→ **Source material**:
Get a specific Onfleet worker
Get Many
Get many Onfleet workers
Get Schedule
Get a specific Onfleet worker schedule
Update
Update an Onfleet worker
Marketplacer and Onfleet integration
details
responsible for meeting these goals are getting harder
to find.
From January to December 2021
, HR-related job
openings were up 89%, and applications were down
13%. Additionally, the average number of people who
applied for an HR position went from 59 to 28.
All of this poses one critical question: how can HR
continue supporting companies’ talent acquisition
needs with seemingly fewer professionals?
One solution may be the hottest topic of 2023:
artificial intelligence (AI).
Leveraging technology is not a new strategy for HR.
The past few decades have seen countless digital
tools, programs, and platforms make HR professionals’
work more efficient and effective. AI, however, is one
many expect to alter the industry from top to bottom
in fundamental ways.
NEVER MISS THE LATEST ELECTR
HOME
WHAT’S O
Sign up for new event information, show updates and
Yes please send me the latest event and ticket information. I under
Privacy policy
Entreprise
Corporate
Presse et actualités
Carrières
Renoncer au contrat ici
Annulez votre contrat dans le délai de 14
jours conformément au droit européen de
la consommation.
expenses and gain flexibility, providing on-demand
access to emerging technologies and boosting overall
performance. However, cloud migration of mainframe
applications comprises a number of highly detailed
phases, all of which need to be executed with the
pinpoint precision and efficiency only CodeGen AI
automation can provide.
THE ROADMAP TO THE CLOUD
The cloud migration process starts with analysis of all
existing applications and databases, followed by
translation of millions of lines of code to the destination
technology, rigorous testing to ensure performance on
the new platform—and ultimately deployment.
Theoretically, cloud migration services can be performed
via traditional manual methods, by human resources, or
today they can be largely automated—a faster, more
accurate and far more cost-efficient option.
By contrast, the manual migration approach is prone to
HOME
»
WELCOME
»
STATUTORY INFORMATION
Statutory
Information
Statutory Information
==
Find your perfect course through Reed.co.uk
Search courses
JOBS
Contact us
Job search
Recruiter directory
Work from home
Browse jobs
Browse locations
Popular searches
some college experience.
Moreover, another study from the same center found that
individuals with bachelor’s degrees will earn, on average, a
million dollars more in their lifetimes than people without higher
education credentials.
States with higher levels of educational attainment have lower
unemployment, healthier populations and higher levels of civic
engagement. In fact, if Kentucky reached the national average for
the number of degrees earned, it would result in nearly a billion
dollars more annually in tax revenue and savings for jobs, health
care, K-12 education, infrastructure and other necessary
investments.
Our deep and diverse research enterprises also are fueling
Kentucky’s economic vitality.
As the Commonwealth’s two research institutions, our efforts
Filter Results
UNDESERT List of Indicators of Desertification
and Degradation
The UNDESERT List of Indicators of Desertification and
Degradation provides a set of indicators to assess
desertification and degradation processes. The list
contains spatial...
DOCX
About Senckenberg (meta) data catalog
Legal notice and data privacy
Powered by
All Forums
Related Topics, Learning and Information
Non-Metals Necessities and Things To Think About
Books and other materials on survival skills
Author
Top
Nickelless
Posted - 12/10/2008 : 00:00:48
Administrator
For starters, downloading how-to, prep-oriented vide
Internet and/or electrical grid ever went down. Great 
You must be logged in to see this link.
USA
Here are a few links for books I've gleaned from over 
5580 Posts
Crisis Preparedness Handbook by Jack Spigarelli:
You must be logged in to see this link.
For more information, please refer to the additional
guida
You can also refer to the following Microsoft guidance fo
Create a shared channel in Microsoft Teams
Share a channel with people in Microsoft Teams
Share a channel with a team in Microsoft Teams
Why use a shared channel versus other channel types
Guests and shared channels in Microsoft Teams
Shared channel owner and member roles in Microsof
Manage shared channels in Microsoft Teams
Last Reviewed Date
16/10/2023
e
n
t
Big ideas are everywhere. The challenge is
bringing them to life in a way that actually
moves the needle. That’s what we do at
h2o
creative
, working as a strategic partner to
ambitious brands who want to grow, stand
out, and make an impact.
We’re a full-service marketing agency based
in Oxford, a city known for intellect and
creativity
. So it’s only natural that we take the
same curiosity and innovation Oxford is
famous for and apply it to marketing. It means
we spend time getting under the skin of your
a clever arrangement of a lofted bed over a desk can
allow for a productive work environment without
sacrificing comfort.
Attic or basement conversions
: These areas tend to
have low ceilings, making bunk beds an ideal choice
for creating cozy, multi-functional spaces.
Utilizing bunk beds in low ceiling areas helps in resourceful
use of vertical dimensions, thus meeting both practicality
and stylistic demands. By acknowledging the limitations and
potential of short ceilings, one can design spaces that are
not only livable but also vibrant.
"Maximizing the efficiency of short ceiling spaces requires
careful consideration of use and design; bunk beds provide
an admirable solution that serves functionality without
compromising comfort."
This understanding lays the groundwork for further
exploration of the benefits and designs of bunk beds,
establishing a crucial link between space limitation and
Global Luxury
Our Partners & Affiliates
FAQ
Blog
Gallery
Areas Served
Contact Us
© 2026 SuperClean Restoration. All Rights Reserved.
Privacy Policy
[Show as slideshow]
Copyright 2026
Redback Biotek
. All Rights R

→ **Exercise description**: For the word "manual", go through the records and show each line that carries it.

→ **Task solution**:
via traditional manual methods, by human resources, or
By contrast, the manual migration approach is prone to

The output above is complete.